The Heat Exchange

They say the summers are getting warmer. Maybe so. But the real mystery is why I am less able to tolerate even normal August temperatures.

My brother and I used to put up hay during steamy Iowa summers. Before and after unloading a lowboy we would drink well water from long plastic hoses. We both probably have a couple Pepsi bottles worth of microplastic particles in our brains, an idea which suddenly makes me thirsty.

I digress. My point is, ninety-five degrees did not get in the way of our haying for eight hours at a time. That same temperature now makes me reluctant to risk the thirty yards to our swimming pool. This is why Denise and I welcomed the opportunity to swap houses with some very nice English friends.
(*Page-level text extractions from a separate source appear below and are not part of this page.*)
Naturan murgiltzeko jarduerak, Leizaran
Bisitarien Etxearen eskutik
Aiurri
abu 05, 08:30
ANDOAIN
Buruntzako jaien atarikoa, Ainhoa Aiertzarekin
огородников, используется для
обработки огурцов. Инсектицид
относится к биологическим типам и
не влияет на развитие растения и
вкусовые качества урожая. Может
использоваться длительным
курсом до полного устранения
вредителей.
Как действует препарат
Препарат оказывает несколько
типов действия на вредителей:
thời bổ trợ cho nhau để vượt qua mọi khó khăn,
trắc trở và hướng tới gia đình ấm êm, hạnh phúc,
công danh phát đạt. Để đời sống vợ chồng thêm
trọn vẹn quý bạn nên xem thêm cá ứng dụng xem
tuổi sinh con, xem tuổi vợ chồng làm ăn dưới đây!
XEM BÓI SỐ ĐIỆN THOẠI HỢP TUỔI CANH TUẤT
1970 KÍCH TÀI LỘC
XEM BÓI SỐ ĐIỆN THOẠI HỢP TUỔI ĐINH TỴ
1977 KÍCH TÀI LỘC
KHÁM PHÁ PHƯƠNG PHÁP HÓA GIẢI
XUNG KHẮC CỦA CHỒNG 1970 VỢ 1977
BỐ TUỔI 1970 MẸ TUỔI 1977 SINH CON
They own a lovely home in Harpenden, a town about 25 miles from central London. In August the English like to travel from their homes, where the high temperature typically is a comfortable seventy-five degrees, so they can swelter in oppressively hot climates. This is not new. In the 1930’s Noel Coward wrote a song about the phenomenon.

Again I digress. I should have been telling you about Harpenden.
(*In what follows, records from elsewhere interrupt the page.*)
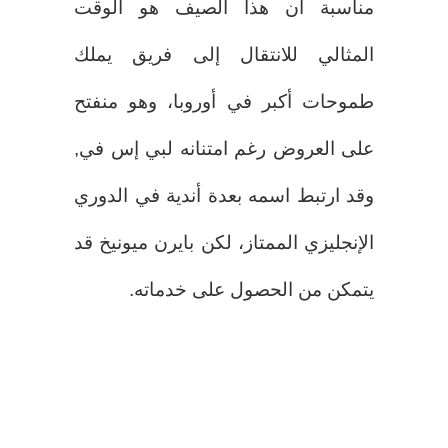
مناسبة أن هذا الصيف هو الوقت
المثالي للانتقال إلى فريق يملك
طموحات أكبر في أوروبا، وهو منفتح
على العروض رغم امتنانه لبي إس في,
وقد ارتبط اسمه بعدة أندية في الدوري
الإنجليزي الممتاز، لكن بايرن ميونيخ قد
يتمكن من الحصول على خدماته.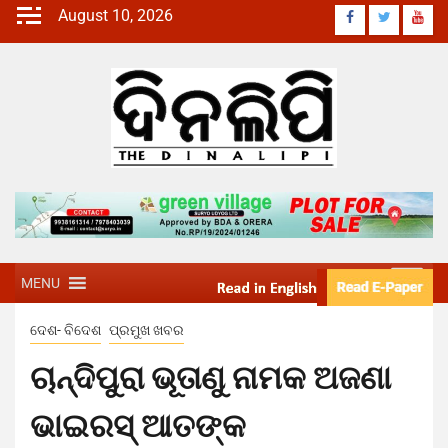
August 10, 2026
MENU
ଦେଶ- ବିଦେଶ
ପ୍ରମୁଖ ଖବର
ଚାନ୍ଦିପୁରା ଭୂତାଣୁ ନାମକ ଅଜଣା
ଭାଇରସ୍‍ ଆତଙ୍କ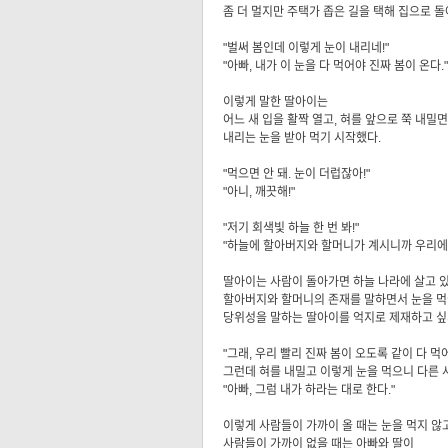
좀 더 멀지만 주택가 좁은 길을 택해 집으로 돌
"벌써 봄인데 이렇게 눈이 내리네!"
"아빠, 내가 이 눈을 다 먹어야 진짜 봄이 온다."
이렇게 말한 딸아이는
어느 새 입을 활짝 열고, 혀를 앞으로 쭉 내밀
내리는 눈을 받아 먹기 시작했다.
"먹으면 안 돼. 눈이 더럽잖아!"
"아니, 깨끗해!"
"저기 회색빛 하늘 한 번 봐!"
"하늘에 할아버지와 할머니가 계시니까 우리에게
딸아이는 사람이 돌아가면 하늘 나라에 살고 있
할아버지와 할머니의 존재를 말하면서 눈을 
당위성을 말하는 딸아이를 억지로 제재하고 싶
"그래, 우리 빨리 진짜 봄이 오도록 같이 다 먹
그런데 혀를 내밀고 이렇게 눈을 먹으니 다른 
"아빠, 그럼 내가 하라는 대로 한다."
이렇게 사람들이 가까이 올 때는 눈을 먹지 않고
사람들이 가까이 없을 때는 아빠와 딸이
The first thing you notice about Harpenden is that the name is difficult to remember. According to the town’s directory, Harpenden combines the Old English words “herepath” (military road) and “denu” (valley), meaning “the military road through the valley.” The name apparently was transformed from Herepathdenu when, over the centuries, residents realized that was even harder to remember than Harpenden.

The next thing you notice is Harpenden’s refined quaintness. Not quite so Disneyesque as, say, Aspen, but it is in that ballpark. The businesses have tidy cute facades. The pedestrian-friendly streets are pristine. Folks on those streets appear prosperous. Almost exclusively, they are white. Simple standalone houses may start at 1.3 million pounds (about $1.8M).

Of course Harpenden does not represent England any more than Aspen represents the United States. We spent a few hours in nearby Luton, which was the first train stop when traveling from our temporary home to London. As we walked from the Luton train station to a shopping mall we were struck by the number of immigrants (e.g., women in hijabs and niqabs) and people of color. People panhandled on unkempt streets. While sitting in the mall, doing crosswords as Denise shopped, I saw two incidents of obnoxious people, obviously on drugs or mentally disturbed, being escorted to the door.

I know what you are thinking. Half of you are thinking, “See, that is what happens when immigration is out of control.” The rest of you are thinking, “Dan, you racist bastard!” All of you should cool your jets. I am merely reporting what I saw. And what I saw was that all the panhandlers, and all the apparently mentally disturbed people, were white, and spoke with an accent revealing their English heritage.

Once again, I have digressed. I was talking about Harpenden. I would love to show you pictures of the town. It really is quite lovely. But for some reason the only picture I took was of The Old Cock Inn.

It is not unusual for an English inn or pub to be called the “Cock” something or other. Sometimes, just “The Cock.”

“The Cock” of St. Albans

In medieval and Tudor England the rooster was a symbol of watchfulness and courage (it crows at dawn, aggressively fights intruders). The English cock therefore was a popular totem centuries before it became a rude vulgarism. Except maybe for South Carolinians, Americans don’t usually see businesses with “cock” in the name. On the other hand, we have many men called “Dick,” and a great many more who could be.

In the near future I will tell you more about England. I will tell you about the English countryside and museums and Arundel Castle and London. I will try to limit the digressions and juvenile comments about suggestive names. Honestly, I do not know why I do those things.

I think I will blame the microplastics.